**WHAT TO DO:**
Within the records that follow, determine how many lines include the word "CompletionDate". State the number and nothing further.
── EXTRACTED DATA ──
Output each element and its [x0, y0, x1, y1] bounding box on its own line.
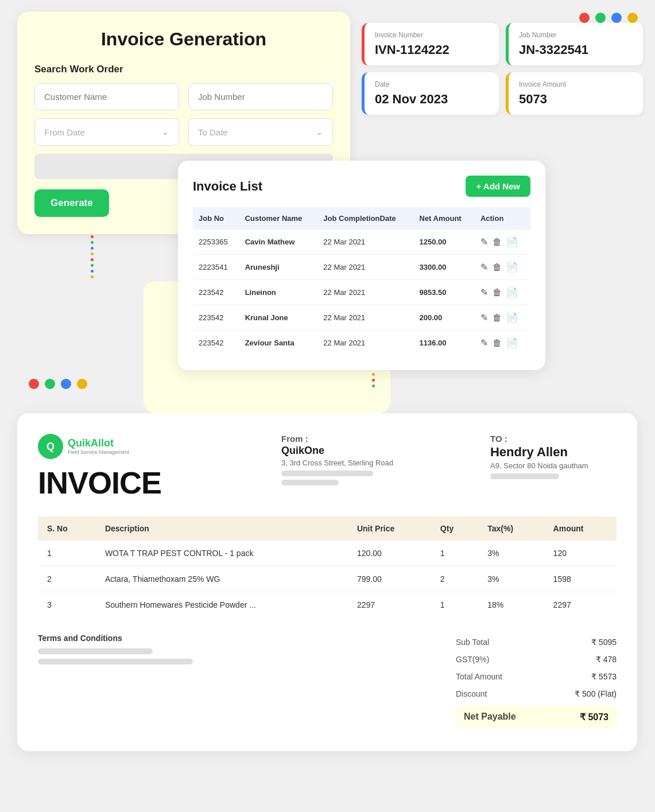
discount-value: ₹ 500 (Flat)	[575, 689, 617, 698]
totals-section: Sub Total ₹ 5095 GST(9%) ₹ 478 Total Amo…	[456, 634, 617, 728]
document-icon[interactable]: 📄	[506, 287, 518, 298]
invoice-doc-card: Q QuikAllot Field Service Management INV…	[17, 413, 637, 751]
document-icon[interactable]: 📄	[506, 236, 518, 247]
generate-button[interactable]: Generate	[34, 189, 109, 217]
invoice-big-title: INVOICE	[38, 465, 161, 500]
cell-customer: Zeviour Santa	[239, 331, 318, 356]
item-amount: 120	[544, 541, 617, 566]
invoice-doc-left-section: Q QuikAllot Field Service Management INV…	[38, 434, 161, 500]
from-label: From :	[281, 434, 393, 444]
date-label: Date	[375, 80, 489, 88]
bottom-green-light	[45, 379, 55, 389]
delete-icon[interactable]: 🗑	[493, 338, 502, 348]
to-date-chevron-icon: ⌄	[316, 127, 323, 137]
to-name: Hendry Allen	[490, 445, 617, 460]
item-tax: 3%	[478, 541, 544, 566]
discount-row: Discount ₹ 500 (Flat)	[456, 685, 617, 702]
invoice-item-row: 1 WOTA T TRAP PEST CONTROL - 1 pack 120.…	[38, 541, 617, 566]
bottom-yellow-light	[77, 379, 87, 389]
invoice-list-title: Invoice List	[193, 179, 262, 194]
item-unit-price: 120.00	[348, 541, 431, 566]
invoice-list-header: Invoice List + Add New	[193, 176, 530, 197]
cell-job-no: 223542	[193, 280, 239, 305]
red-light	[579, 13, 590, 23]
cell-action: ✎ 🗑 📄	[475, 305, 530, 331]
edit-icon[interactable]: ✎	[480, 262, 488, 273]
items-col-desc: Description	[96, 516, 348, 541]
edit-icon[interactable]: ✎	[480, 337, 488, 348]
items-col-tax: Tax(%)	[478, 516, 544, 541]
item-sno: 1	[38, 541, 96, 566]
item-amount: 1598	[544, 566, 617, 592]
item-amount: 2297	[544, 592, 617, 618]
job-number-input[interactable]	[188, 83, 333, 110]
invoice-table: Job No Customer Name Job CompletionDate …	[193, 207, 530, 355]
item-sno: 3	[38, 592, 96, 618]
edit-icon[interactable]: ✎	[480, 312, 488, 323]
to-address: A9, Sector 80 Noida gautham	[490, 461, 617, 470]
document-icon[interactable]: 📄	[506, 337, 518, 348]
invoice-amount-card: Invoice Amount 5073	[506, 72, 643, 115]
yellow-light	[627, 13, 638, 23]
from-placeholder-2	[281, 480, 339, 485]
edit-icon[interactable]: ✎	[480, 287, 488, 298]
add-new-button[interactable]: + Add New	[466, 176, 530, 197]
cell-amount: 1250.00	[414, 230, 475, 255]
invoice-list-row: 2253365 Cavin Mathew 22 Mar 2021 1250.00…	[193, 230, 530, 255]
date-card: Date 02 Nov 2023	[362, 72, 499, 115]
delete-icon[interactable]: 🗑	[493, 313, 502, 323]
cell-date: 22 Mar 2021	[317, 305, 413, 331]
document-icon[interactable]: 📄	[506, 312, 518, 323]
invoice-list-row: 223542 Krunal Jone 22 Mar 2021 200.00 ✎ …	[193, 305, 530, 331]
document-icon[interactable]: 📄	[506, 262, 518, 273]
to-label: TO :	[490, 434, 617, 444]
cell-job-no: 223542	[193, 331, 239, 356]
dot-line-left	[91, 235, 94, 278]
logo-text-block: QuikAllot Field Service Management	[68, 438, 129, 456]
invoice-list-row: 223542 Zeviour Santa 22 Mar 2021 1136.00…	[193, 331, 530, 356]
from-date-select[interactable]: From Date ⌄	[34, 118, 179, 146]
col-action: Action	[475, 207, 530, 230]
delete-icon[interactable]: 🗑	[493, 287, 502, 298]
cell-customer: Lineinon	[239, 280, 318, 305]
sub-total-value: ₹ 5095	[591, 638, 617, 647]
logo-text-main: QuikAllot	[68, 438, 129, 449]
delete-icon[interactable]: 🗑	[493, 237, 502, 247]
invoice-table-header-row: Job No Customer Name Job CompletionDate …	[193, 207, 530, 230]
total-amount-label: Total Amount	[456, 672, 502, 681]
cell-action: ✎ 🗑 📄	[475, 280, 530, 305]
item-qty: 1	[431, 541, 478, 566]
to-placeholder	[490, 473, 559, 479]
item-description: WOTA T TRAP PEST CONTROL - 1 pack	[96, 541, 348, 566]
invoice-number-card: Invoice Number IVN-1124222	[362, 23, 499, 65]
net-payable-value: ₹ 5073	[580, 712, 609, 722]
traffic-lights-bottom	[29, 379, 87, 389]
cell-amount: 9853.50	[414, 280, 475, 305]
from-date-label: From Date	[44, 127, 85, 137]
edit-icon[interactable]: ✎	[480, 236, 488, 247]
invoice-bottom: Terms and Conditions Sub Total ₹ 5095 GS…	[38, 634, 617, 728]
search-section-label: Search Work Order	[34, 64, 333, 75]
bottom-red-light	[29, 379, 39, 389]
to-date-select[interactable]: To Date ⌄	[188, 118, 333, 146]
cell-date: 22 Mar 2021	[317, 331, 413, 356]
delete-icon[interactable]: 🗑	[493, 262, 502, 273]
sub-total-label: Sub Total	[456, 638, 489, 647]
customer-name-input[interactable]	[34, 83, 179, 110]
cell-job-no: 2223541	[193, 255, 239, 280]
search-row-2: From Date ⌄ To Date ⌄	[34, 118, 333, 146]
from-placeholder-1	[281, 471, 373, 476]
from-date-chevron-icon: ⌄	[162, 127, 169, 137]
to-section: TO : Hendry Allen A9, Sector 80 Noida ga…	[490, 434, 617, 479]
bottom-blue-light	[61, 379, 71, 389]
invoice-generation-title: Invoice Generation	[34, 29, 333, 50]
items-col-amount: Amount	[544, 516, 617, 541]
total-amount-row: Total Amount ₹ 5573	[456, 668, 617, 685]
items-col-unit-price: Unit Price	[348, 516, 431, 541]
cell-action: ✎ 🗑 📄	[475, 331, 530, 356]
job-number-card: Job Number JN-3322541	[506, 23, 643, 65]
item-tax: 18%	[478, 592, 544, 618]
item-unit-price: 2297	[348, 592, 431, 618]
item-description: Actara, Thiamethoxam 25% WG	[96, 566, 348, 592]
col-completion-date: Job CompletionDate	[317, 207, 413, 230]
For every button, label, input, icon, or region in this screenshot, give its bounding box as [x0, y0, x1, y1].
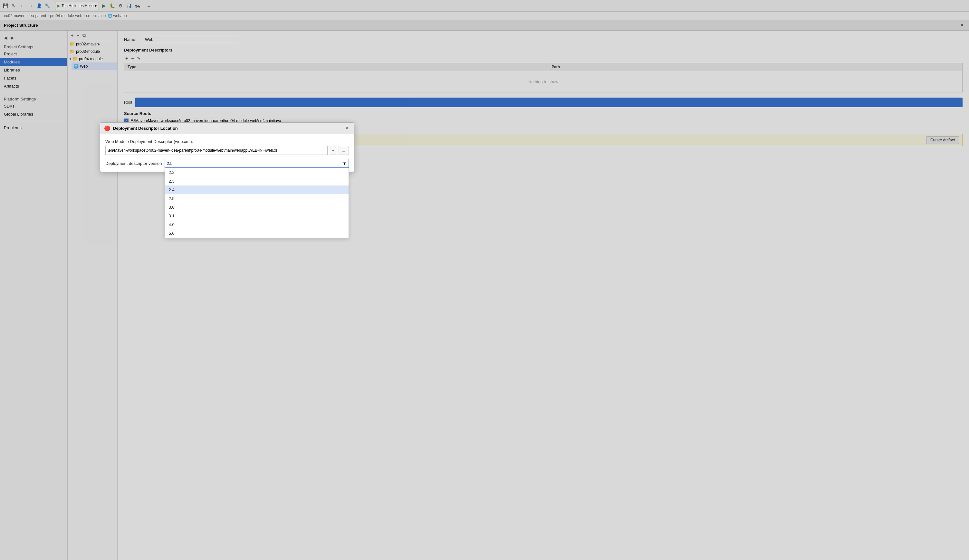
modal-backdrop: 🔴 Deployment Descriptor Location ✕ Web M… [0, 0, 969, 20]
───
**COMPLETED TASK:**
3